Prompt: Each entry that follows is to be copied exactly, minus any pictures.

*** Begin section ***

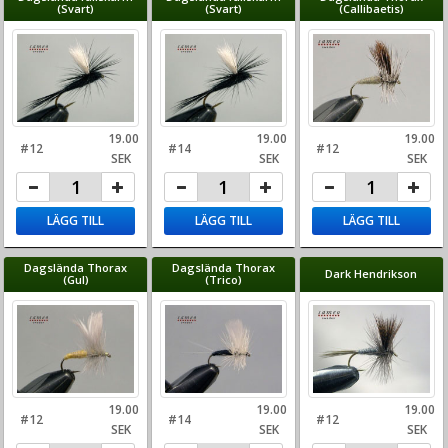
(Svart)
(Svart)
(Callibaetis)
19.00
19.00
19.00
#12
#14
#12
SEK
SEK
SEK
LÄGG TILL
LÄGG TILL
LÄGG TILL
Dagslända Thorax
Dagslända Thorax
Dark Hendrikson
(Gul)
(Trico)
19.00
19.00
19.00
#12
#14
#12
SEK
SEK
SEK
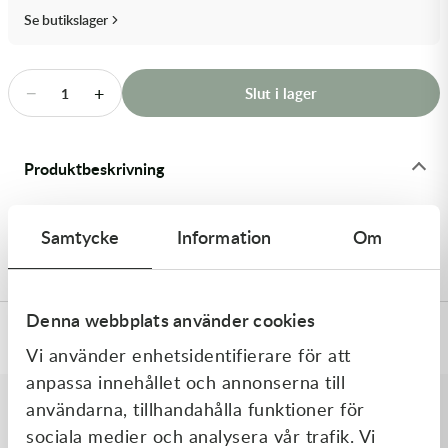
Transmission & Drivlina
Se butikslager
Vagnar
−
+
Slut i lager
1
Variatordelar
Vinschar & Tillbehör
Produktbeskrivning
Vinterprodukter
Street stötdämparfjäder Öhlins STX46, 95N , Gul -
Samtycke
Information
Om
Stötdämparfjädrar Street
Denna webbplats använder cookies
Specifikationer
Vi använder enhetsidentifierare för att
anpassa innehållet och annonserna till
användarna, tillhandahålla funktioner för
Liknande produkter
sociala medier och analysera vår trafik. Vi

*** End section ***

Solution:
(Svart)
(Svart)
(Callibaetis)
19.00
19.00
19.00
#12
#14
#12
SEK
SEK
SEK
LÄGG TILL
LÄGG TILL
LÄGG TILL
Dagslända Thorax
Dagslända Thorax
Dark Hendrikson
(Gul)
(Trico)
19.00
19.00
19.00
#12
#14
#12
SEK
SEK
SEK
Transmission & Drivlina
Se butikslager
Vagnar
−
+
Slut i lager
1
Variatordelar
Vinschar & Tillbehör
Produktbeskrivning
Vinterprodukter
Street stötdämparfjäder Öhlins STX46, 95N , Gul -
Samtycke
Information
Om
Stötdämparfjädrar Street
Denna webbplats använder cookies
Specifikationer
Vi använder enhetsidentifierare för att
anpassa innehållet och annonserna till
användarna, tillhandahålla funktioner för
Liknande produkter
sociala medier och analysera vår trafik. Vi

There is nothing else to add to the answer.